**WHAT THE EXERCISE ASKS:**
Print every line of the records below exactly as it reads.
___ EXERCISE DATA ___
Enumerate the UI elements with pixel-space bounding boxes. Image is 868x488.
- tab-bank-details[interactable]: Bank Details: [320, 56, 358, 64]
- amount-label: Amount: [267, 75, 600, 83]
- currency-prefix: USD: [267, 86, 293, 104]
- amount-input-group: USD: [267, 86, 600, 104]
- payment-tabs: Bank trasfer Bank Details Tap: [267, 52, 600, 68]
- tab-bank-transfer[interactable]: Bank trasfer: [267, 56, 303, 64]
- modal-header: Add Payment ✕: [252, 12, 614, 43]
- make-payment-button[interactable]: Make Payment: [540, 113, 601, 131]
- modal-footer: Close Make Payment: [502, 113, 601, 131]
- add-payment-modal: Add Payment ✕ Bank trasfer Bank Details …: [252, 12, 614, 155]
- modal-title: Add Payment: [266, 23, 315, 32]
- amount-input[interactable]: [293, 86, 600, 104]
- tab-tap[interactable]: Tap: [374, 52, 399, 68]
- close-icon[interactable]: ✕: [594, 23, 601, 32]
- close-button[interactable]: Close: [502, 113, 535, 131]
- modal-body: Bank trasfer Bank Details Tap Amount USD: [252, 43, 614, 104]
___
**ANSWER TO THE PROBLEM:**
Enumerate the UI elements with pixel-space bounding boxes. Image is 868x488.
- tab-bank-details[interactable]: Bank Details: [320, 56, 358, 64]
- amount-label: Amount: [267, 75, 600, 83]
- currency-prefix: USD: [267, 86, 293, 104]
- amount-input-group: USD: [267, 86, 600, 104]
- payment-tabs: Bank trasfer Bank Details Tap: [267, 52, 600, 68]
- tab-bank-transfer[interactable]: Bank trasfer: [267, 56, 303, 64]
- modal-header: Add Payment ✕: [252, 12, 614, 43]
- make-payment-button[interactable]: Make Payment: [540, 113, 601, 131]
- modal-footer: Close Make Payment: [502, 113, 601, 131]
- add-payment-modal: Add Payment ✕ Bank trasfer Bank Details …: [252, 12, 614, 155]
- modal-title: Add Payment: [266, 23, 315, 32]
- amount-input[interactable]: [293, 86, 600, 104]
- tab-tap[interactable]: Tap: [374, 52, 399, 68]
- close-icon[interactable]: ✕: [594, 23, 601, 32]
- close-button[interactable]: Close: [502, 113, 535, 131]
- modal-body: Bank trasfer Bank Details Tap Amount USD: [252, 43, 614, 104]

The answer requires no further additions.